Learning Parsing
Article Contents:
👀 The obsession
For some time now, I’ve had a mild obsession with parsing and parsers.
Yes, parsers, the programs that do glamorous work of reading and interpreting JSON and XML strings or protobuf byte streams. Parsers are not new and exciting technology, they are not a hotbed of new research and innovation, but there is something about this topic that keeps pulling me back in.
🤔 Why does parsing have such a hold on my interest?
I think parsing, as a subject matter, has two qualities that make it particularly compelling to me.
Firstly, parsers are everywhere. Most every program has a parser somewhere in it. If you zoom out enough, you will eventually see that every program reads and processes inputs. By virtue of the fact that computers are sequential machines, that input will be some form of a list of bytes that you need to extract structured information from. That input might be command line options, or an http request, or the text of a program, but you will need some form of a parser to help you extract the structure of that text.

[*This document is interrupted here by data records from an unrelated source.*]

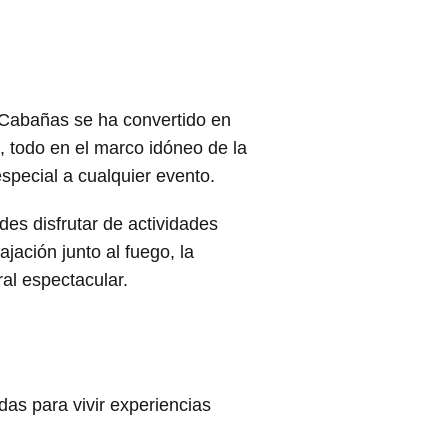
a Cabañas se ha convertido en
s, todo en el marco idóneo de la
especial a cualquier evento.
es disfrutar de actividades
ación junto al fuego, la
al espectacular.
as para vivir experiencias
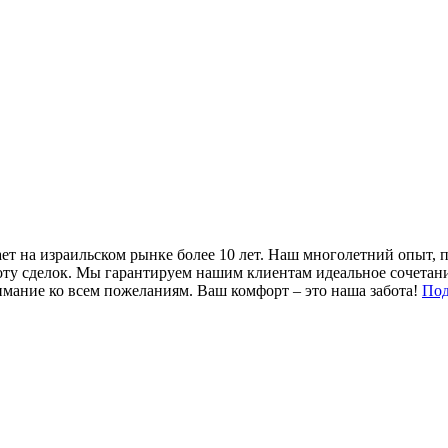
ет на израильском рынке более 10 лет. Наш многолетний опыт, 
оту сделок. Мы гарантируем нашим клиентам идеальное сочетан
имание ко всем пожеланиям. Ваш комфорт – это наша забота!
Под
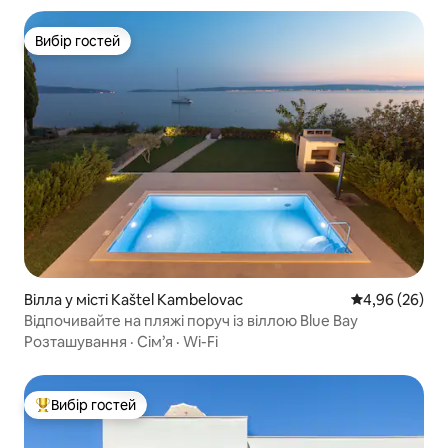
Вибір гостей
Вибір гостей
Вілла у місті Kaštel Kambelovac
Середня оцінка
4,96 (26)
Відпочивайте на пляжі поруч із віллою Blue Bay
Розташування
·
Сім’я
·
Wi-Fi
Вибір гостей
Топ вибір гостей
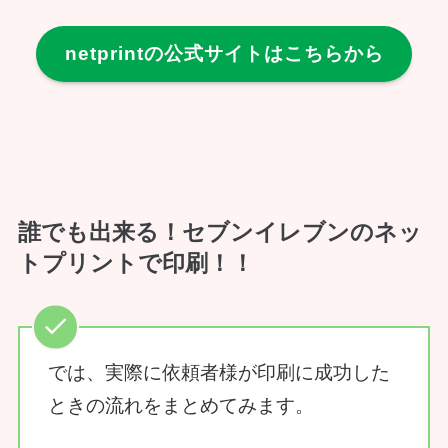
netprintの公式サイトはこちらから
誰でも出来る！セブンイレブンのネッ
トプリントで印刷！！
では、実際に依頼者様が印刷に成功した
ときの流れをまとめてみます。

Secondly, parsing algorithms and implementations are conceptually just one layer above a deep well of computer science theory. When you learn about different parsing algorithms, they are explained in the context of grammars, automata and regular expressions. As you dig into those algorithms and the theory behind them, you touch on rich theoretical concepts like ambiguity and decidability.
I think that these two qualities combined make the subject a bit like catnip for me. I get brought back to the subject by how common parsers are, and when I start thinking about them, I get sucked in by the deeper theoretical questions.

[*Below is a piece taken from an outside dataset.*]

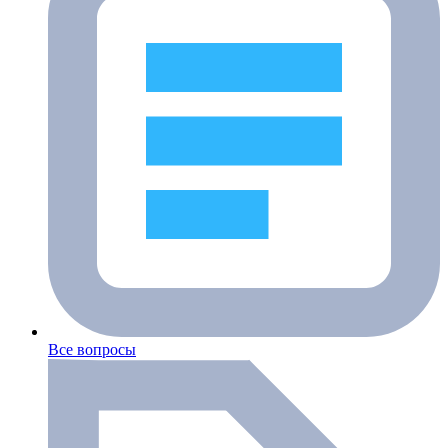
Все вопросы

🗺️ How I am going to finally “learn parsers”
I’ve been curious about the subject for a long time, but have never really put in the effort to just dig in and actually learn how it all works. Mostly, I think that is because parsing is a tough subject matter with a lot of breadth and depth.
I am not just interested in learning how to write one or two different types of parsers, I really want to understand the underlying structure and connection between the different types of parsers. I want to have an intuition for parsing problems and algorithms in a way that helps me evaluate which parsing algorithm is best tailored for a particular parsing problem.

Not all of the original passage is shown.